* _Records drawn from a dataset_

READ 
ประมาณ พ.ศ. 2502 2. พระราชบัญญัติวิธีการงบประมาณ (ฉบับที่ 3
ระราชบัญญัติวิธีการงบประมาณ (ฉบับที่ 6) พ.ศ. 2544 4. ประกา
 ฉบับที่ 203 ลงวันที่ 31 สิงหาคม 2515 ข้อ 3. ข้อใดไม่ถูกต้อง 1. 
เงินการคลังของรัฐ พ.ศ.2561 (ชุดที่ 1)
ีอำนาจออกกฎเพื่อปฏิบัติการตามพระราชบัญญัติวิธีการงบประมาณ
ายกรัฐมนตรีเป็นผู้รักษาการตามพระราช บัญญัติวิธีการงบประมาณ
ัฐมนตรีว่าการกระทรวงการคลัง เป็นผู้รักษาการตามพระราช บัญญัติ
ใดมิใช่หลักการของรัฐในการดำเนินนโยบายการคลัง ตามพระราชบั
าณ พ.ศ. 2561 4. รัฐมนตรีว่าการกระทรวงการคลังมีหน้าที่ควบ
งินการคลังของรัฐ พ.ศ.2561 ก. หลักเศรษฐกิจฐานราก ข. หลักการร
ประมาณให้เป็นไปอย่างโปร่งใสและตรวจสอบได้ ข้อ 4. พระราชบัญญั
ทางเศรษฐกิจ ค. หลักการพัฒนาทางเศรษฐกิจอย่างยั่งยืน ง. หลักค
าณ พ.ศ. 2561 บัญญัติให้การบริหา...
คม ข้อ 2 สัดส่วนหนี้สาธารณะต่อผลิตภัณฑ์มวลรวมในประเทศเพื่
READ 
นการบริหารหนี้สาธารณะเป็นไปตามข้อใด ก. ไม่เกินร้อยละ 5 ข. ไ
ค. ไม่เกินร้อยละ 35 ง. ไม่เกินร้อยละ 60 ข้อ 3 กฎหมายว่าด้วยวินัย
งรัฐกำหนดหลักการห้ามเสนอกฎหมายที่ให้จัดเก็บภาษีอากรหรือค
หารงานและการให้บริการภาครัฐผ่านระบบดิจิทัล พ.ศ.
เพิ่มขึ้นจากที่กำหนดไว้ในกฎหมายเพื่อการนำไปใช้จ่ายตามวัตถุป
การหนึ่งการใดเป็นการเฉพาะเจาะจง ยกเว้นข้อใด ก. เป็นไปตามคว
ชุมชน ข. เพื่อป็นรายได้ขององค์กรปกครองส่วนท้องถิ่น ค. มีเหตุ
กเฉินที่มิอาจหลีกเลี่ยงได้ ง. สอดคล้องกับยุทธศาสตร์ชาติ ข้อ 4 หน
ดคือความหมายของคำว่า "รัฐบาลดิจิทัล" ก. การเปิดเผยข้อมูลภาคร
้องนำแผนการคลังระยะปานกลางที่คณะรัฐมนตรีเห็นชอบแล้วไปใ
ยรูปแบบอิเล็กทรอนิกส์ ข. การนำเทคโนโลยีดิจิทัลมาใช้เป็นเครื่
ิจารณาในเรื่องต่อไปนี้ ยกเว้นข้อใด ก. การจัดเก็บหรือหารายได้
--
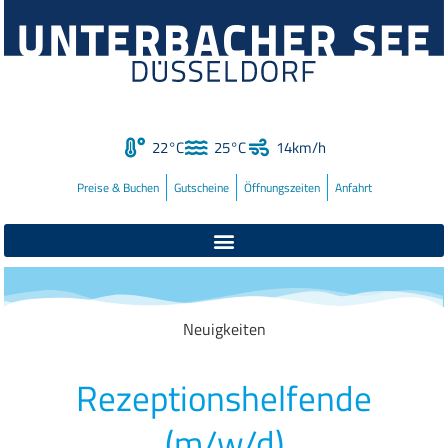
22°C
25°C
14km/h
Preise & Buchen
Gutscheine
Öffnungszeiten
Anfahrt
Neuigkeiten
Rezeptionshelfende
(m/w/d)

* _Exercise_
Check every line above for the string "กษาการตามพระราช" and copy those that have it.

* _Exercise result_
ายกรัฐมนตรีเป็นผู้รักษาการตามพระราช บัญญัติวิธีการงบประมาณ
ัฐมนตรีว่าการกระทรวงการคลัง เป็นผู้รักษาการตามพระราช บัญญัติ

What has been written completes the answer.